= Fat suppression =

Medical imaging technique

Fat suppression is an MRI technique in which fat signal from adipose tissue is suppressed to better visualize uptake of contrast material by bodily tissues, reduce chemical shift artifact, and to characterize certain types of lesions such as adrenal gland tumors, bone marrow infiltration, fatty tumors, and steatosis by determining the fat content of the tissues. Due to short relaxation times, fat exhibits a strong signal in magnetic resonance imaging (MRI), easily discernible on scans.
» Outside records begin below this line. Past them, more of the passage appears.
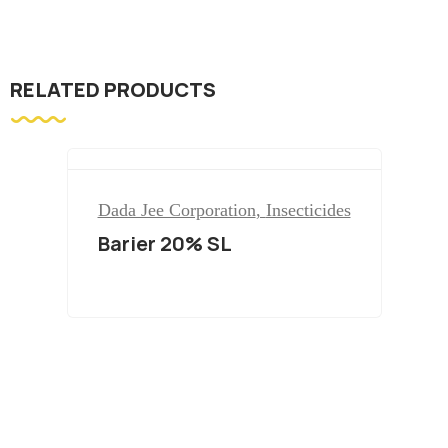
RELATED PRODUCTS
Dada Jee Corporation
,
Insecticides
Barier 20% SL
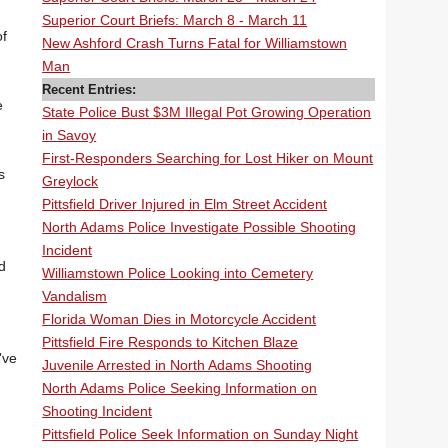
Superior Court Briefs: March 8 - March 11
of
New Ashford Crash Turns Fatal for Williamstown
Man
Recent Entries:
e
State Police Bust $3M Illegal Pot Growing Operation
in Savoy
First-Responders Searching for Lost Hiker on Mount
s
Greylock
Pittsfield Driver Injured in Elm Street Accident
North Adams Police Investigate Possible Shooting
Incident
d
Williamstown Police Looking into Cemetery
Vandalism
Florida Woman Dies in Motorcycle Accident
Pittsfield Fire Responds to Kitchen Blaze
've
Juvenile Arrested in North Adams Shooting
North Adams Police Seeking Information on
Shooting Incident
Pittsfield Police Seek Information on Sunday Night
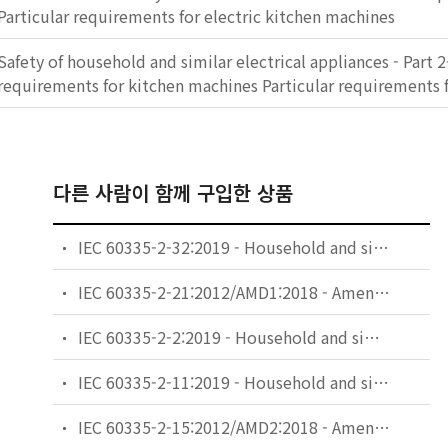
Particular requirements for electric kitchen machines
Safety of household and similar electrical appliances - Part 2
requirements for kitchen machines Particular requirements 
다른 사람이 함께 구입한 상품
IEC 60335-2-32:2019 - Household and similar electrical appliances - Safety - Part 2-32: Particular requirements for massage appliances
IEC 60335-2-21:2012/AMD1:2018 - Amendment 1 - Household and similar electrical appliances - Safety - Part 2-21: Particular requirements for storage water heaters
IEC 60335-2-2:2019 - Household and similar electrical appliances - Safety - Part 2-2: Particular requirements for vacuum cleaners and water-suction cleaning appliances
IEC 60335-2-11:2019 - Household and similar electrical appliances - Safety - Part 2-11: Particular requirements for tumble dryers
IEC 60335-2-15:2012/AMD2:2018 - Amendment 2 - Household and similar electrical appliances - Safety - Part 2-15: Particular requirements for appliances for heating liquids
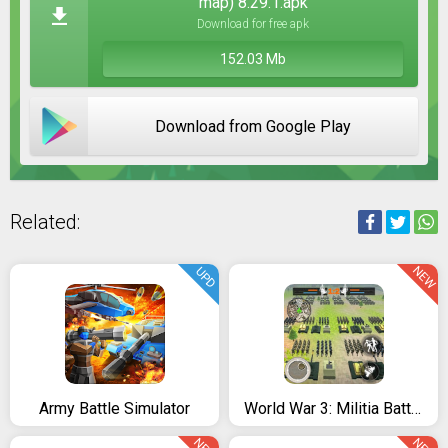
map) 8.29.1.apk
Download for free apk
152.03 Mb
Download from Google Play
Related:
NEW
UPD
Army Battle Simulator
World War 3: Militia Battles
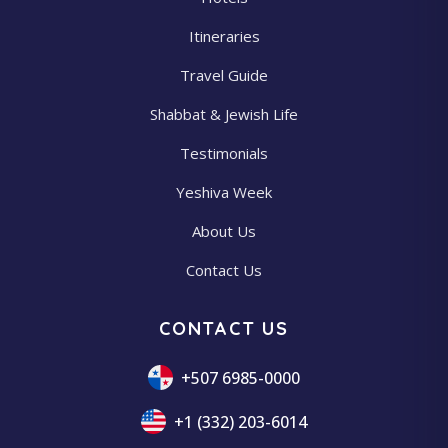
Itineraries
Travel Guide
Shabbat & Jewish Life
Testimonials
Yeshiva Week
About Us
Contact Us
CONTACT US
+507 6985-0000
+1 (332) 203-6014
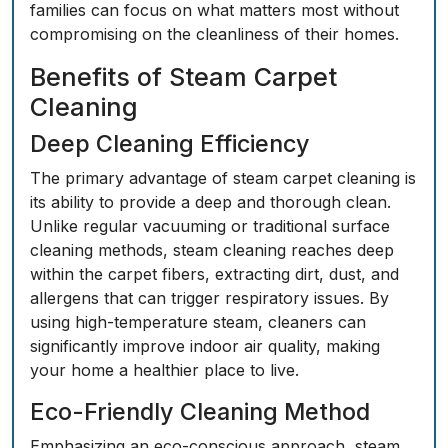
families can focus on what matters most without
compromising on the cleanliness of their homes.
Benefits of Steam Carpet
Cleaning
Deep Cleaning Efficiency
The primary advantage of steam carpet cleaning is
its ability to provide a deep and thorough clean.
Unlike regular vacuuming or traditional surface
cleaning methods, steam cleaning reaches deep
within the carpet fibers, extracting dirt, dust, and
allergens that can trigger respiratory issues. By
using high-temperature steam, cleaners can
significantly improve indoor air quality, making
your home a healthier place to live.
Eco-Friendly Cleaning Method
Emphasizing an eco-conscious approach, steam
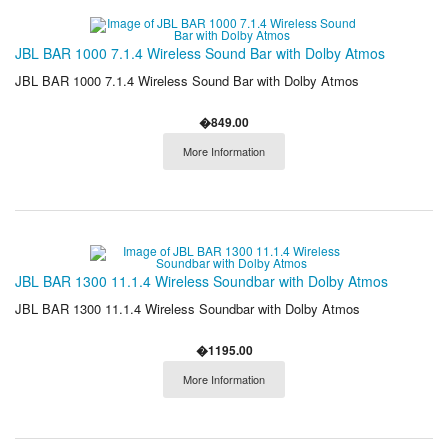
JBL BAR 1000 7.1.4 Wireless Sound Bar with Dolby Atmos
JBL BAR 1000 7.1.4 Wireless Sound Bar with Dolby Atmos
�849.00
More Information
JBL BAR 1300 11.1.4 Wireless Soundbar with Dolby Atmos
JBL BAR 1300 11.1.4 Wireless Soundbar with Dolby Atmos
�1195.00
More Information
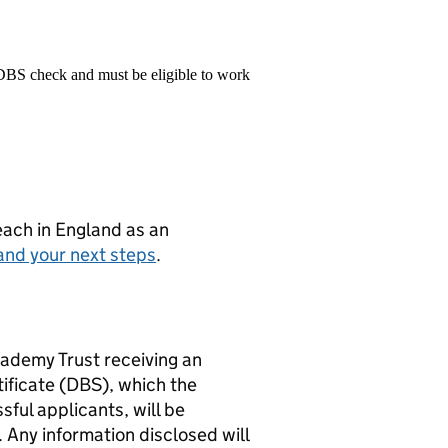
 DBS check and must be eligible to work
teach in England as an
and your next steps
.
cademy Trust receiving an
ificate (DBS), which the
ful applicants, will be
Any information disclosed will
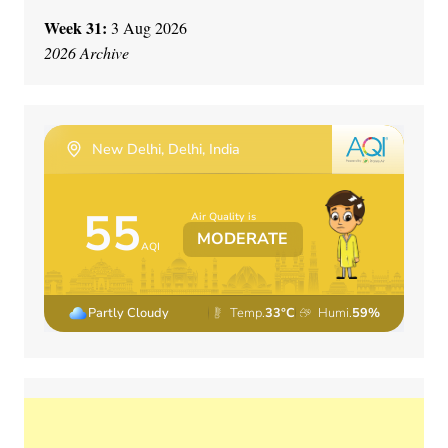
Week 31:
3 Aug 2026
2026 Archive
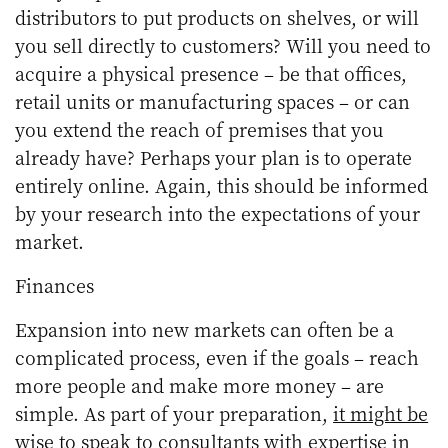
distributors to put products on shelves, or will
you sell directly to customers? Will you need to
acquire a physical presence – be that offices,
retail units or manufacturing spaces – or can
you extend the reach of premises that you
already have? Perhaps your plan is to operate
entirely online. Again, this should be informed
by your research into the expectations of your
market.
Finances
Expansion into new markets can often be a
complicated process, even if the goals – reach
more people and make more money – are
simple. As part of your preparation,
it might be
wise to speak to consultants with expertise
in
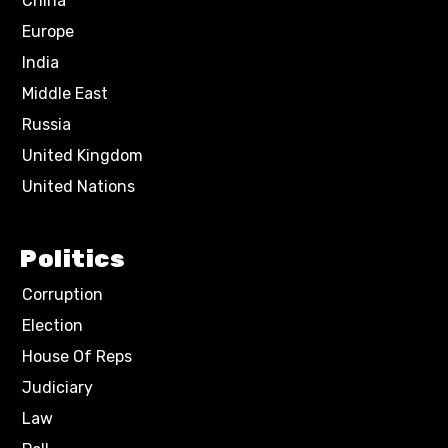
China
Europe
India
Middle East
Russia
United Kingdom
United Nations
Politics
Corruption
Election
House Of Reps
Judiciary
Law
Fat suppression can be achieved through various techniques as outlined below:

1. Frequency Selective Pulses (CHESS): This method leverages the difference in resonance frequency with water, employing frequency selective pulses. Known as fat saturation (fat-sat) techniques, this approach facilitates effective fat suppression.
2. Phase Contrast Techniques: Operating on the same principle as black boundary or india ink artifacts, phase contrast techniques contribute to suppressing fat signals in MRI.
3. Inversion Recovery Sequences (STIR Technique): Utilizing short T1 relaxation time, the STIR technique involves inversion recovery sequences to achieve fat suppression.
4. Dixon Method: A distinct approach to fat suppression that is primarily used to achieve uniform fat suppression.
5. Hybrid Techniques (e.g., SPIR): Innovative approaches involve the combination of multiple fat suppression techniques, exemplified by SPIR, which integrates spectral presaturation with inversion recovery.

The choice of a specific fat suppression technique should be guided by several factors, including the intended purpose—whether it is for contrast enhancement or tissue characterization. Considerations such as the quantity of fat in the tissue under examination, the magnetic field strength, and the homogeneity of the main magnetic field play crucial roles in the selection process.